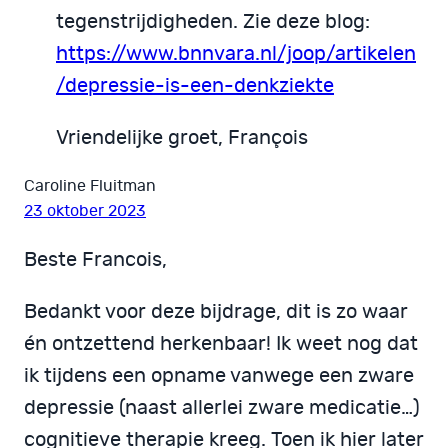
tegenstrijdigheden. Zie deze blog:
https://www.bnnvara.nl/joop/artikelen
/depressie-is-een-denkziekte
Vriendelijke groet, François
Caroline Fluitman
23 oktober 2023
Beste Francois,
Bedankt voor deze bijdrage, dit is zo waar
én ontzettend herkenbaar! Ik weet nog dat
ik tijdens een opname vanwege een zware
depressie (naast allerlei zware medicatie…)
cognitieve therapie kreeg. Toen ik hier later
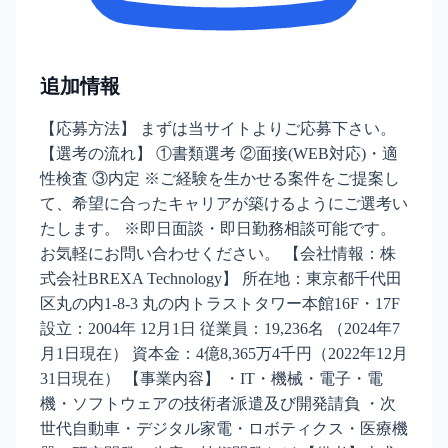
追加情報
【応募方法】 まずは当サイトよりご応募下さい。
【選考の流れ】 ①書類選考 ②面接(WEB対応)・適
性検査 ③内定 ※ご経験を生かせる案件をご提案し
て、希望に合ったキャリアが築けるようにご選考い
たします。 ※即日面談・即日勤務相談可能です。
お気軽にお問い合わせください。 【会社情報：株
式会社BREXA Technology】 所在地：東京都千代田
区丸の内1-8-3 丸の内トラストタワー本館16F・17F
設立：2004年 12月1日 従業員：19,236名 （2024年7
月1日現在） 資本金：4億8,365万4千円（2022年12月
31日現在） 【事業内容】 ・IT・機械・電子・電
機・ソフトウェアの技術者派遣及び開発請負 ・次
世代自動車・デジタル家電・ロボティクス・医療機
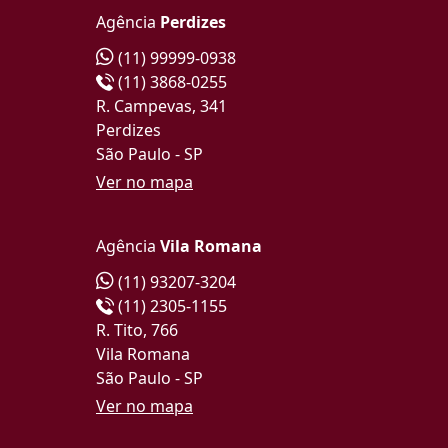
Agência
Perdizes
(11) 99999-0938
(11) 3868-0255
R. Campevas, 341
Perdizes
São Paulo - SP
Ver no mapa
Agência
Vila Romana
(11) 93207-3204
(11) 2305-1155
R. Tito, 766
Vila Romana
São Paulo - SP
Ver no mapa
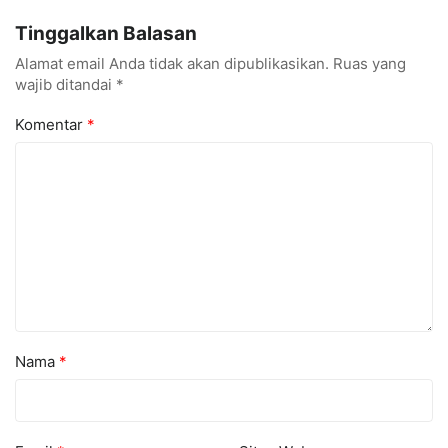
Menarik dan Laris
hingga Cyber Security
Tinggalkan Balasan
Alamat email Anda tidak akan dipublikasikan.
Ruas yang
wajib ditandai
*
Komentar
*
Nama
*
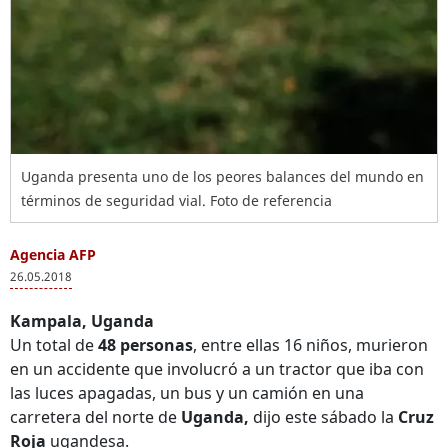
Uganda presenta uno de los peores balances del mundo en
términos de seguridad vial. Foto de referencia
Agencia AFP
26.05.2018
Kampala, Uganda
Un total de
48 personas
, entre ellas 16 niños, murieron
en un accidente que involucró a un tractor que iba con
las luces apagadas, un bus y un camión en una
carretera del norte de
Uganda,
dijo este sábado la
Cruz
Roja
ugandesa.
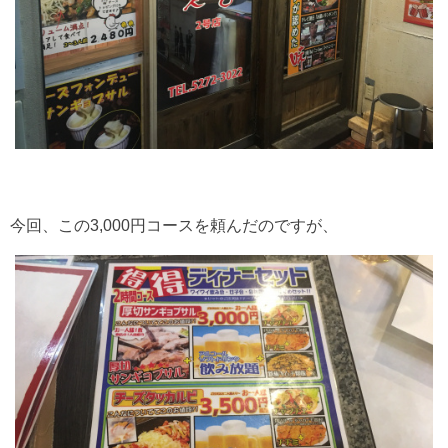
今回、この3,000円コースを頼んだのですが、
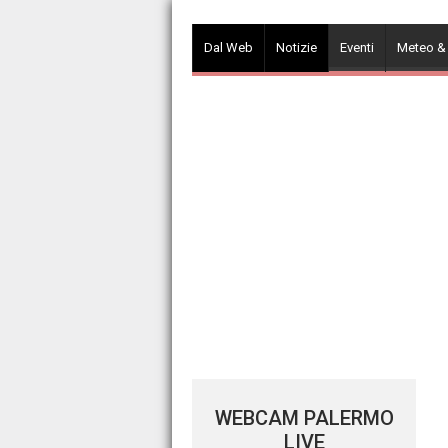
Skip
to
Dal Web
Notizie
Eventi
Meteo &
content
WEBCAM PALERMO
LIVE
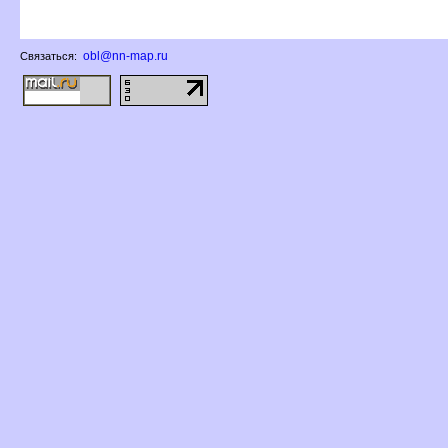
obl@nn-map.ru
Связаться:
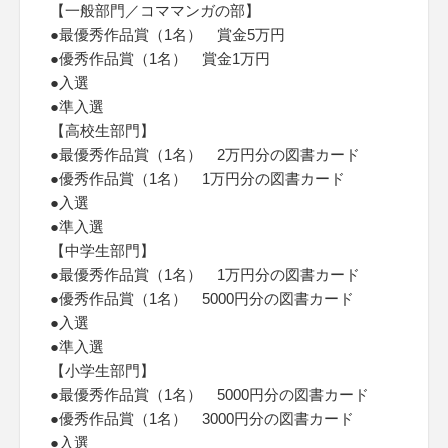
【一般部門／コママンガの部】
●最優秀作品賞（1名） 賞金5万円
●優秀作品賞（1名） 賞金1万円
●入選
●準入選
【高校生部門】
●最優秀作品賞（1名） 2万円分の図書カード
●優秀作品賞（1名） 1万円分の図書カード
●入選
●準入選
【中学生部門】
●最優秀作品賞（1名） 1万円分の図書カード
●優秀作品賞（1名） 5000円分の図書カード
●入選
●準入選
【小学生部門】
●最優秀作品賞（1名） 5000円分の図書カード
●優秀作品賞（1名） 3000円分の図書カード
●入選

^^^^

### What needs to be done
Filter the data, keeping only the lines that contain "Uganda".

### Solution to this exercise
Uganda presenta uno de los peores balances del mundo en
Kampala, Uganda
Uganda,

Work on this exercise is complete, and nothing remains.